Credit: Photo by John Anderson

Carolina Chocolate Drops

Victorian Room at the Driskill, Friday, March 19

Durham, North Carolina’s roots-music buzz band took the stage to a capacity room on Friday night, leading off with the rollicking “Don’t Get Trouble in Your Mind.” Bowler-hatted Dom Flemons stomped his feet and buzzed into a ceramic jug as fiddler Justin Robinson sang with Rhiannon Giddens on banjo. Flemons then took the lead with “Old Corn Liquor,” a fiddle-based square dance the trio learned from Joe Thompson, a 91-year-old fiddler from their neck of the woods. The band, whose repertoire is gleaned from many American roots traditions, provided a story or historical context behind each song, engaging the already-adoring audience before launching into each successive jig.

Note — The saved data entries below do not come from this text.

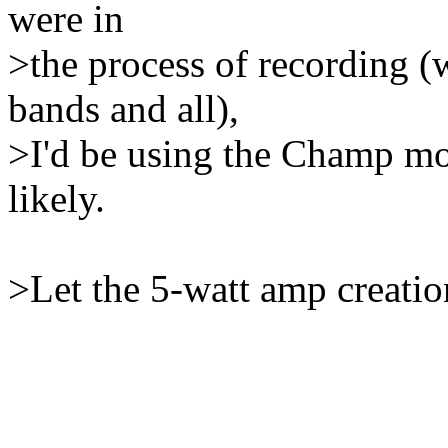
were in
>the process of recording (
bands and all),
>I'd be using the Champ m
likely.
>Let the 5-watt amp creatio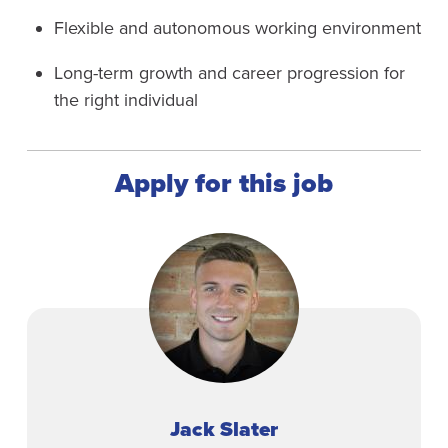
Flexible and autonomous working environment
Long-term growth and career progression for
the right individual
Apply for this job
Jack Slater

Giddens ruled the stage with the trio’s popular cover of Blu Cantrell’s “Hit ‘Em Up Style.” “This is a classic revenge song,” said Giddens. Many women in the room cheered; “I can tell there are lots of stories in this room!” Most striking about this set, apart from the players’ sheer joy, is the three-dimensionality of the music, from the slobbery timekeeping of the ceramic jug to the strains of the fiddle, guitar, and banjo.